» Exercise instructions
Exact copy, pictures excluded: please retype the lines from the start of the material through the line containing "Outgrown Your Kit? Get a Quote", both ends included, and nothing more.
★ ★ ★ ★ ★
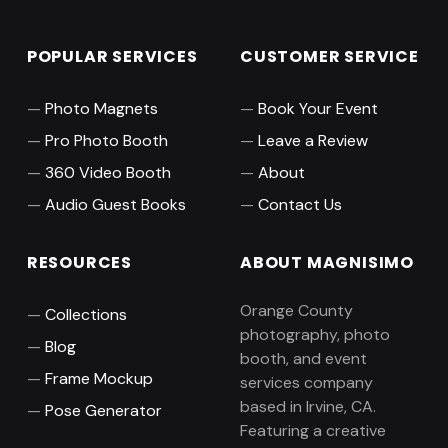
POPULAR SERVICES
CUSTOMER SERVICE
Photo Magnets
Book Your Event
Pro Photo Booth
Leave a Review
360 Video Booth
About
Audio Guest Books
Contact Us
RESOURCES
ABOUT MAGNISIMO
Orange County
Collections
photography, photo
Blog
booth, and event
Frame Mockup
services company
based in Irvine, CA.
Pose Generator
Featuring a creative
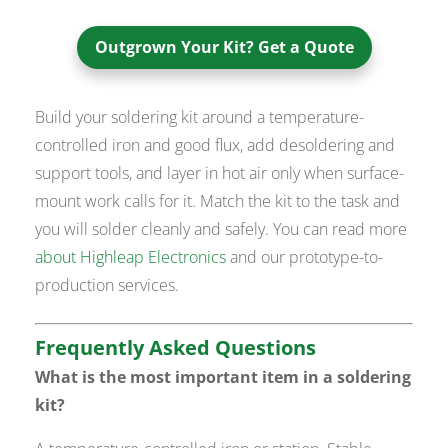
Outgrown Your Kit? Get a Quote
Build your soldering kit around a temperature-
controlled iron and good flux, add desoldering and
support tools, and layer in hot air only when surface-
mount work calls for it. Match the kit to the task and
you will solder cleanly and safely. You can read more
about Highleap Electronics
and our prototype-to-
production services.
Frequently Asked Questions
What is the most important item in a soldering
kit?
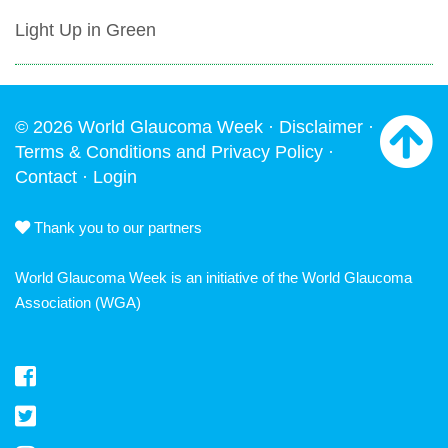
Light Up in Green
© 2026 World Glaucoma Week ·
Disclaimer
·
Terms & Conditions and Privacy Policy
·
Contact
·
Login
Thank you to our partners
World Glaucoma Week is an initiative of the
World Glaucoma
Association
(WGA)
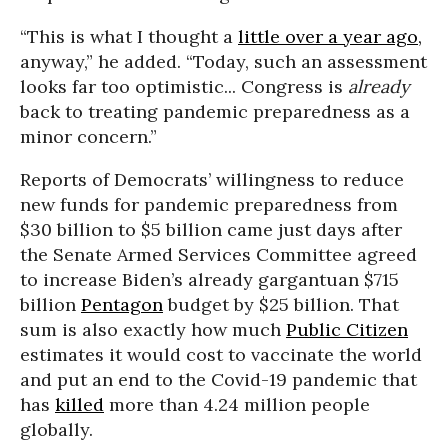
“This is what I thought a
little over a year ago,
anyway,” he added. “Today, such an assessment
looks far too optimistic... Congress is
already
back to treating pandemic preparedness as a
minor concern.”
Reports of Democrats’ willingness to reduce
new funds for pandemic preparedness from
$30 billion to $5 billion came just days after
the Senate Armed Services Committee agreed
to increase Biden’s already gargantuan $715
billion
Pentagon
budget by $25 billion. That
sum is also exactly how much
Public Citizen
estimates it would cost to vaccinate the world
and put an end to the Covid-19 pandemic that
has
killed
more than 4.24 million people
globally.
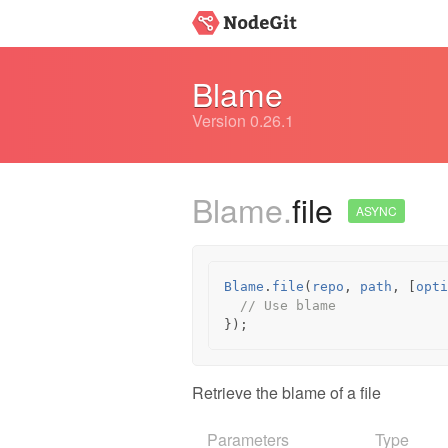
Blame
Version 0.26.1
Blame.
file
ASYNC
Blame
.
file
(
repo
,
path
,
[
opti
// Use blame
});
Retrieve the blame of a file
Parameters
Type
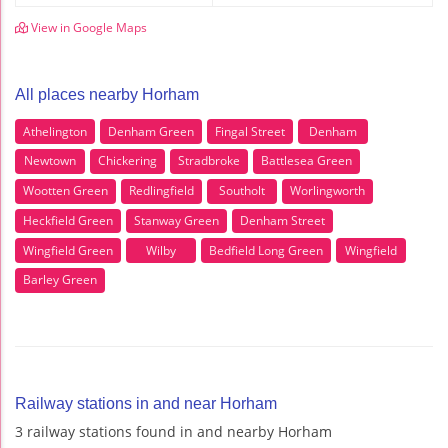
View in Google Maps
All places nearby Horham
Athelington
Denham Green
Fingal Street
Denham
Newtown
Chickering
Stradbroke
Battlesea Green
Wootten Green
Redlingfield
Southolt
Worlingworth
Heckfield Green
Stanway Green
Denham Street
Wingfield Green
Wilby
Bedfield Long Green
Wingfield
Barley Green
Railway stations in and near Horham
3 railway stations found in and nearby Horham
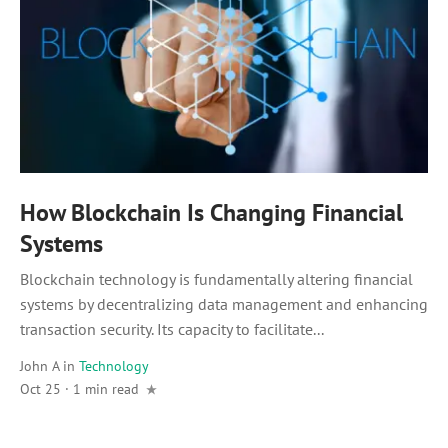
How Blockchain Is Changing Financial
Systems
Blockchain technology is fundamentally altering financial
systems by decentralizing data management and enhancing
transaction security. Its capacity to facilitate...
John A
in
Technology
Oct 25 · 1 min read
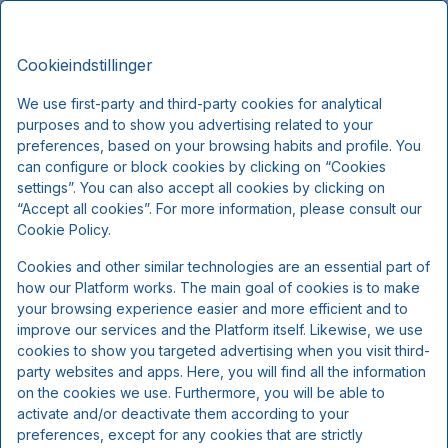
Montra Hotel Sabro Kro, Signature
DA
DKK
Stays
Cookieindstillinger
Tor, Aug 6 - Lør, Aug 8
(2 Nætter)
We use first-party and third-party cookies for analytical
purposes and to show you advertising related to your
!
preferences, based on your browsing habits and profile. You
can configure or block cookies by clicking on “Cookies
Vi beklager...
settings”. You can also accept all cookies by clicking on
“Accept all cookies”. For more information, please consult our
Cookie Policy.
De valgte datoer er ikke tilgængelige.
Cookies and other similar technologies are an essential part of
Vælg andre datoer eller kontakt os.
how our Platform works. The main goal of cookies is to make
your browsing experience easier and more efficient and to
improve our services and the Platform itself. Likewise, we use
Vis alle tilbud
cookies to show you targeted advertising when you visit third-
party websites and apps. Here, you will find all the information
on the cookies we use. Furthermore, you will be able to
activate and/or deactivate them according to your
preferences, except for any cookies that are strictly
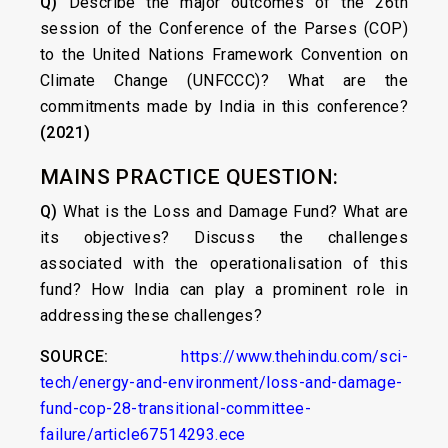
Q)
Describe the major outcomes of the 26th
session of the Conference of the Parses (COP)
to the United Nations Framework Convention on
Climate Change (UNFCCC)? What are the
commitments made by India in this conference?
(2021)
MAINS PRACTICE QUESTION:
Q)
What is the Loss and Damage Fund? What are
its objectives? Discuss the challenges
associated with the operationalisation of this
fund? How India can play a prominent role in
addressing these challenges?
SOURCE:
https://www.thehindu.com/sci-
tech/energy-and-environment/loss-and-damage-
fund-cop-28-transitional-committee-
failure/article67514293.ece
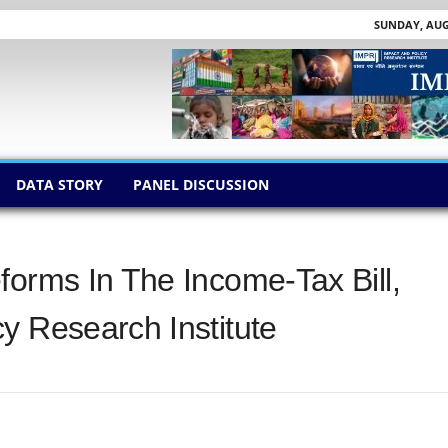
SUNDAY, AUGU
DATA STORY
PANEL DISCUSSION
forms In The Income-Tax Bill,
y Research Institute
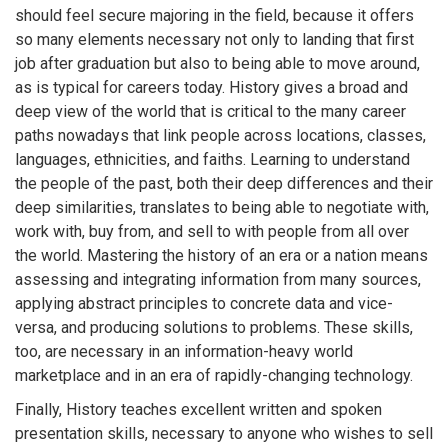
should feel secure majoring in the field, because it offers
so many elements necessary not only to landing that first
job after graduation but also to being able to move around,
as is typical for careers today. History gives a broad and
deep view of the world that is critical to the many career
paths nowadays that link people across locations, classes,
languages, ethnicities, and faiths. Learning to understand
the people of the past, both their deep differences and their
deep similarities, translates to being able to negotiate with,
work with, buy from, and sell to with people from all over
the world. Mastering the history of an era or a nation means
assessing and integrating information from many sources,
applying abstract principles to concrete data and vice-
versa, and producing solutions to problems. These skills,
too, are necessary in an information-heavy world
marketplace and in an era of rapidly-changing technology.
Finally, History teaches excellent written and spoken
presentation skills, necessary to anyone who wishes to sell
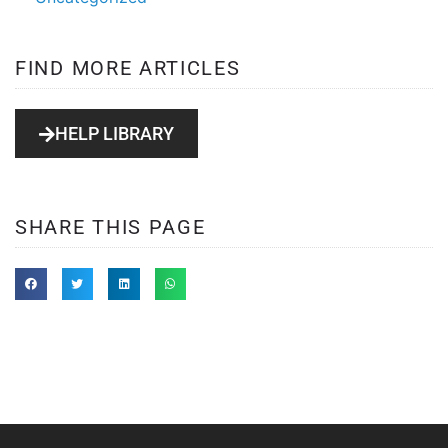
FIND MORE ARTICLES
HELP LIBRARY
SHARE THIS PAGE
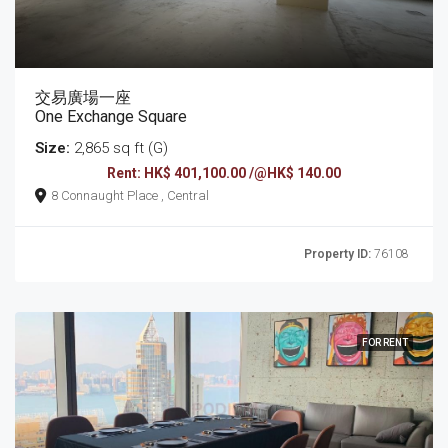
交易廣場一座
One Exchange Square
Size:
2,865 sq ft (G)
Rent: HK$ 401,100.00 /@HK$ 140.00
8 Connaught Place , Central
Property ID:
76108
FOR RENT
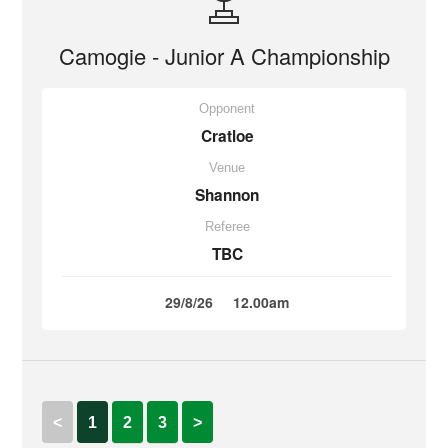
Camogie - Junior A Championship
Opponent
Cratloe
Venue
Shannon
Referee
TBC
29/8/26
12.00am
<
1
2
3
>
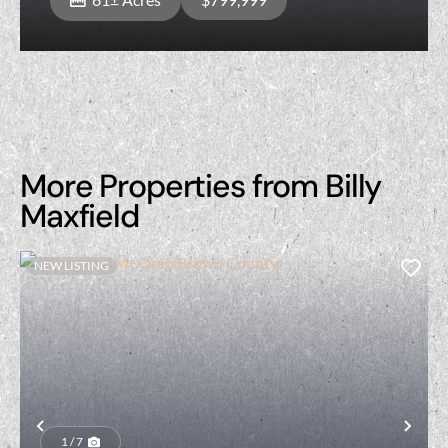
More Properties from Billy
Maxfield
NEW LISTING
Previous
Nex
1 / 7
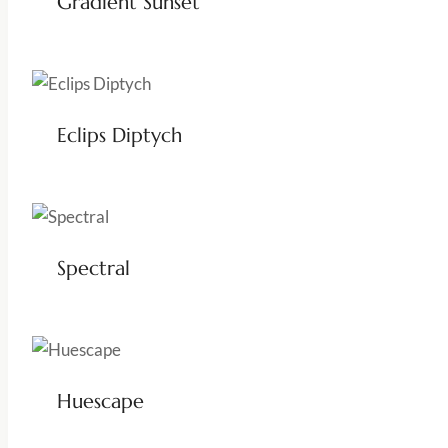
Gradient Sunset
Eclips Diptych
Spectral
Huescape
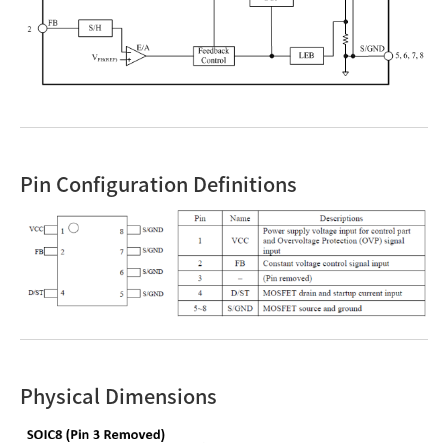
Pin Configuration Definitions
Physical Dimensions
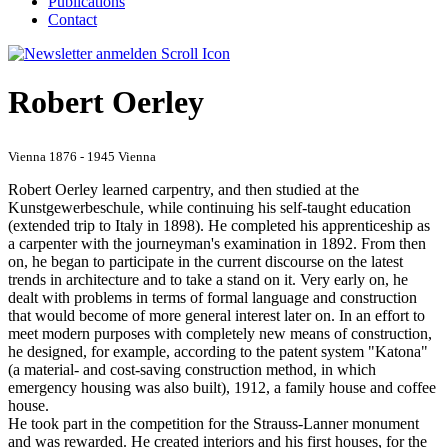
Publications
Contact
Robert Oerley
Vienna 1876 - 1945 Vienna
Robert Oerley learned carpentry, and then studied at the
Kunstgewerbeschule, while continuing his self-taught education
(extended trip to Italy in 1898). He completed his apprenticeship as
a carpenter with the journeyman's examination in 1892. From then
on, he began to participate in the current discourse on the latest
trends in architecture and to take a stand on it. Very early on, he
dealt with problems in terms of formal language and construction
that would become of more general interest later on. In an effort to
meet modern purposes with completely new means of construction,
he designed, for example, according to the patent system "Katona"
(a material- and cost-saving construction method, in which
emergency housing was also built), 1912, a family house and coffee
house.
He took part in the competition for the Strauss-Lanner monument
and was rewarded. He created interiors and his first houses, for the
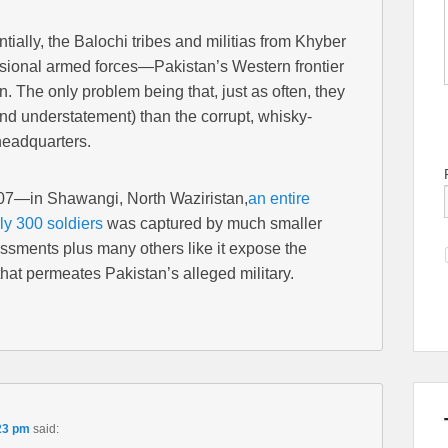
tially, the Balochi tribes and militias from Khyber
ional armed forces—Pakistan’s Western frontier
an. The only problem being that, just as often, they
nd understatement) than the corrupt, whisky-
headquarters.
07—in Shawangi, North Waziristan,
an entire
ly 300 soldiers
was captured by much smaller
ssments plus many others like it expose the
hat permeates Pakistan’s alleged military.
23 pm
said:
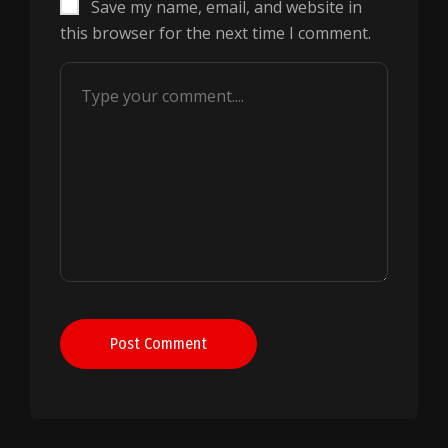
Save my name, email, and website in
this browser for the next time I comment.
Post Comment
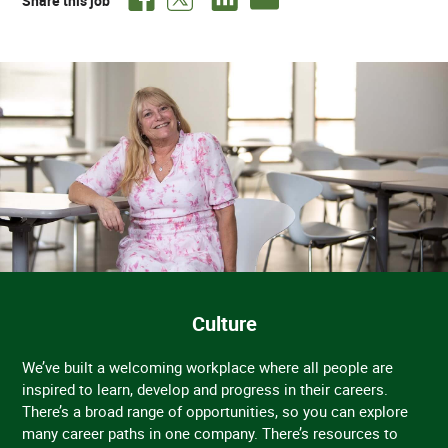
Share this job
Culture
We’ve built a welcoming workplace where all people are
inspired to learn, develop and progress in their careers.
There’s a broad range of opportunities, so you can explore
many career paths in one company. There’s resources to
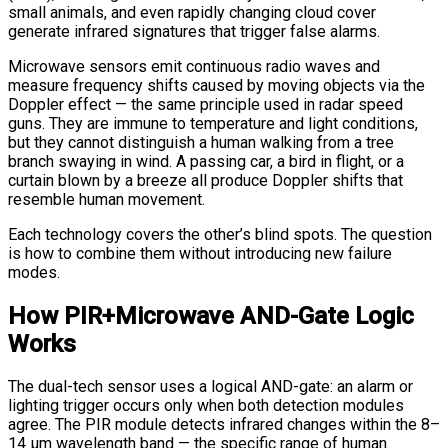
small animals, and even rapidly changing cloud cover
generate infrared signatures that trigger false alarms.
Microwave sensors emit continuous radio waves and
measure frequency shifts caused by moving objects via the
Doppler effect — the same principle used in radar speed
guns. They are immune to temperature and light conditions,
but they cannot distinguish a human walking from a tree
branch swaying in wind. A passing car, a bird in flight, or a
curtain blown by a breeze all produce Doppler shifts that
resemble human movement.
Each technology covers the other’s blind spots. The question
is how to combine them without introducing new failure
modes.
How PIR+Microwave AND-Gate Logic
Works
The dual-tech sensor uses a logical AND-gate: an alarm or
lighting trigger occurs only when both detection modules
agree. The PIR module detects infrared changes within the 8–
14 μm wavelength band — the specific range of human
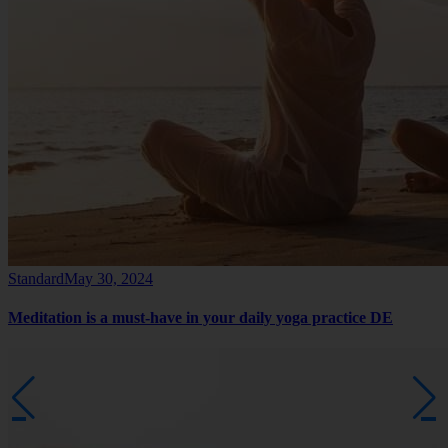
Standard
May 30, 2024
Meditation is a must-have in your daily yoga practice DE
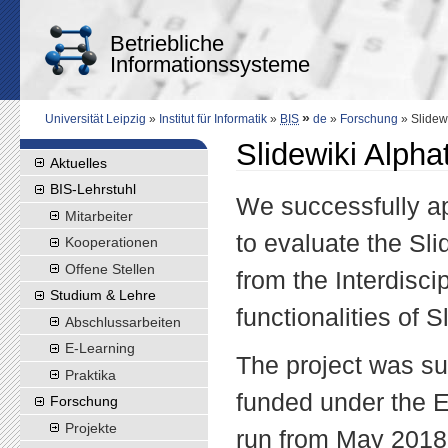
Betriebliche
Informationssysteme
»
Universität Leipzig
»
Institut für Informatik
»
BIS
de
»
Forschung
» Slidewi
Slidewiki Alpha
Aktuelles
BIS-Lehrstuhl
We successfully ap
Mitarbeiter
to evaluate the Sl
Kooperationen
Offene Stellen
from the Interdisci
Studium & Lehre
functionalities of S
Abschlussarbeiten
E-Learning
The project was s
Praktika
funded under the 
Forschung
Projekte
run from May 2018 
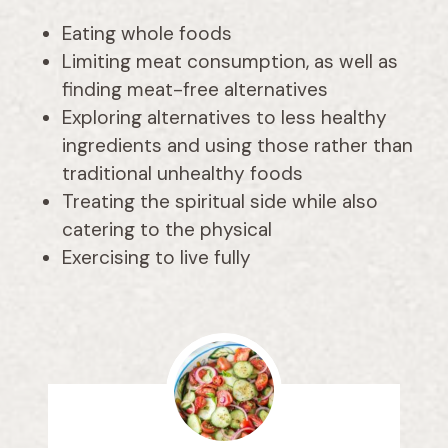
Eating whole foods
Limiting meat consumption, as well as
finding meat-free alternatives
Exploring alternatives to less healthy
ingredients and using those rather than
traditional unhealthy foods
Treating the spiritual side while also
catering to the physical
Exercising to live fully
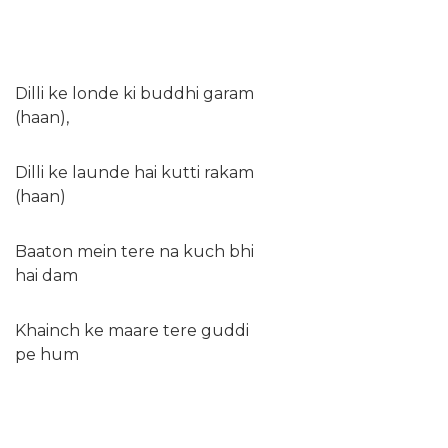
Dilli ke londe ki buddhi garam
(haan),
Dilli ke launde hai kutti rakam
(haan)
Baaton mein tere na kuch bhi
hai dam
Khainch ke maare tere guddi
pe hum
★ ★ ★ ★ ★
» Final answer
POPULAR SERVICES
CUSTOMER SERVICE
Photo Magnets
Book Your Event
Pro Photo Booth
Leave a Review
360 Video Booth
About
Audio Guest Books
Contact Us
RESOURCES
ABOUT MAGNISIMO
Orange County
Collections
photography, photo
Blog
booth, and event
Frame Mockup
services company
based in Irvine, CA.
Pose Generator
Featuring a creative
Outgrown Your Kit? Get a Quote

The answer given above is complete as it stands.